Both with Israel and the church the important thing is a remnant. That remnant will repent and receive the blessing of the firstborn. The whole will have the character of “a stubborn and rebellious son”. They don’t want to obey and will be judged. As the parents have to do with the rebellious son, likewise God deals with stubborn confessors.
In this section it is about an extraordinary contempt for God’s commandment to honor the parents. All the men of the city must stone the rebellious son to death. This son is a picture of the wicked mass of the people who will die in judgment.
The remnant, which is miserable and poor, is reconciled, while the whole of the firstborn son once called out of Egypt by God (Exo 4:22) will perish. The same applies to the church. Those who belong to the church bear the name ‘son’, but God cannot recognize them as such if they do not separate themselves from evil (2Cor 6:17-18).
22 - 23 Burial of a Hanged Person
22 “If a man has committed a sin worthy of death and he is put to death, and you hang him on a tree, 23 his corpse shall not hang all night on the tree, but you shall surely bury him on the same day (for he who is hanged is accursed of God), so that you do not defile your land which the LORD your God gives you as an inheritance.
In these verses we have a third aspect of the cross of Calvary: the death of the Lord Jesus as the Accursed, “for it is written, “Cursed is everyone who hangs on a tree”” (Gal 3:13). The cross reveals:
1. The guilt of mankind, because he brought Him to the cross (verses 1-9).
2. God’s grace toward mankind (verses 10-13).
3. That God must renounce Him when He makes Him a curse (verses 22-23).

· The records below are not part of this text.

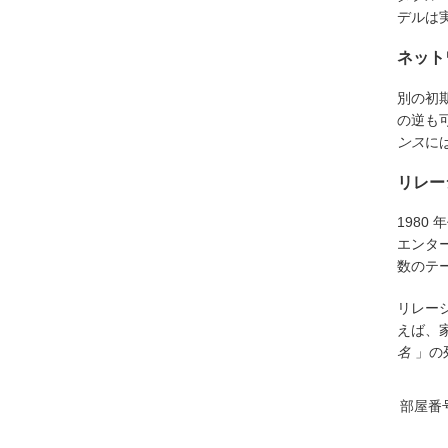
デルは
ネット
別の初
の逆も
ンス
に
リレー
198
エンタ
数のテ
リレー
えば、
名
」の
部屋番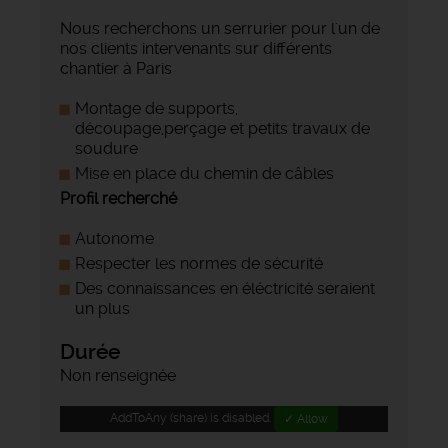
Nous recherchons un serrurier pour l'un de
nos clients intervenants sur différents
chantier à Paris
Montage de supports,
découpage,perçage et petits travaux de
soudure
Mise en place du chemin de câbles
Profil recherché
Autonome
Respecter les normes de sécurité
Des connaissances en éléctricité seraient
un plus
Durée
Non renseignée
AddToAny (share) is disabled.
✓ Allow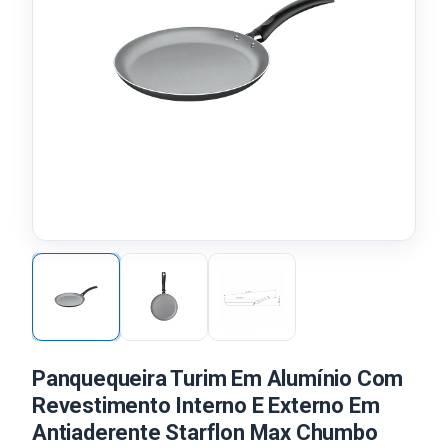
Panquequeira Turim Em Alumínio Com
Revestimento Interno E Externo Em
Antiaderente Starflon Max Chumbo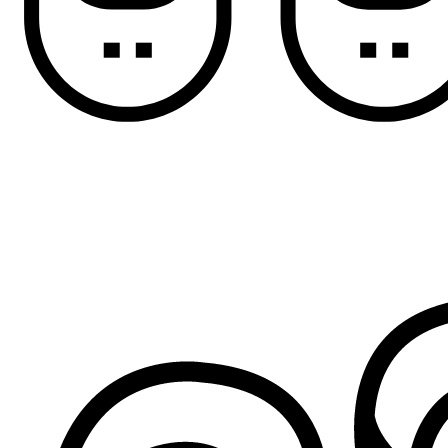
Sandale za dečake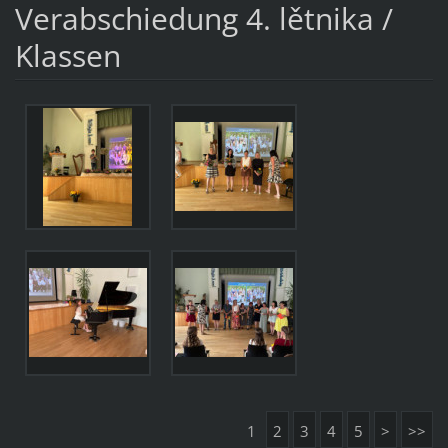
Verabschiedung 4. lětnika /
Klassen
1
2
3
4
5
>
>>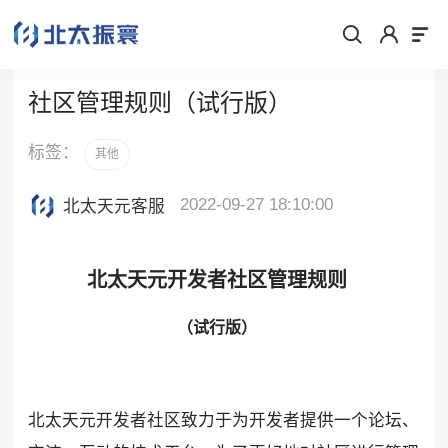
社区管理规则（试行版）
标签：
其他
2022-09-27 18:10:00
北太天元客服
北太天元开发者社区管理规则
（试行版）
北太天元开发者社区致力于为开发者提供一个论坛、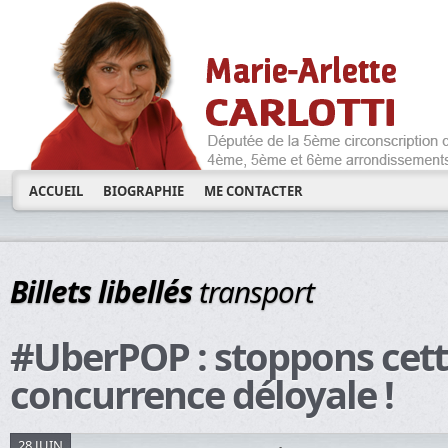
ACCUEIL
BIOGRAPHIE
ME CONTACTER
Billets libellés
transport
#UberPOP : stoppons cet
concurrence déloyale !
28 JUIN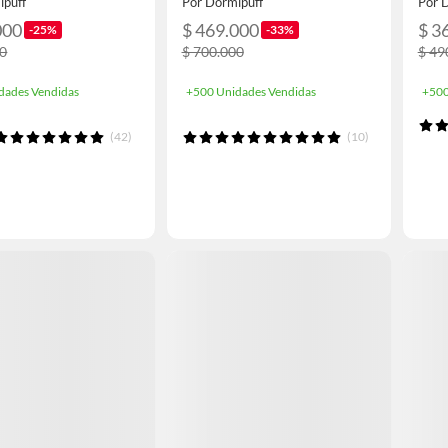
ipuff
Por Dormipuff
Por 
000
$ 469.000
$ 3
-25%
-33%
00
$ 700.000
$ 49
dades Vendidas
+500 Unidades Vendidas
+500
(42)
(10)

The remnant has earned nothing. They exist as “a remnant according to [God’s] gracious choice” (Rom 10:5). In itself it is nothing better than the wicked mass. It owes everything to Him Who has become a curse. They will look on Him “Whom they have pierced” (Zec 12:10) and that is their salvation.
Verse 23 prescribes that a hanged person must be buried. This also happened to the Lord Jesus. The spiritual application of this to us is important. Our old man must be buried. We testify of this in baptism (Rom 6:4a). We must constantly take this into account throughout our lives. The question is: Do we make true what we confessed in baptism? Nothing more of the old man should become visible in our lives (Rom 6:6). God no longer wants to see anything of the curse. The grave is locked above us and nothing more of our old life should be visible.
God wants to see in our lives the new, that we walk in newness of life (Rom 6:4b). God has more pleasure in us if we behave as true firstborn sons, which is the case if we would understand more of the curse that God has pronounced on, and exercised upon the Lord Jesus.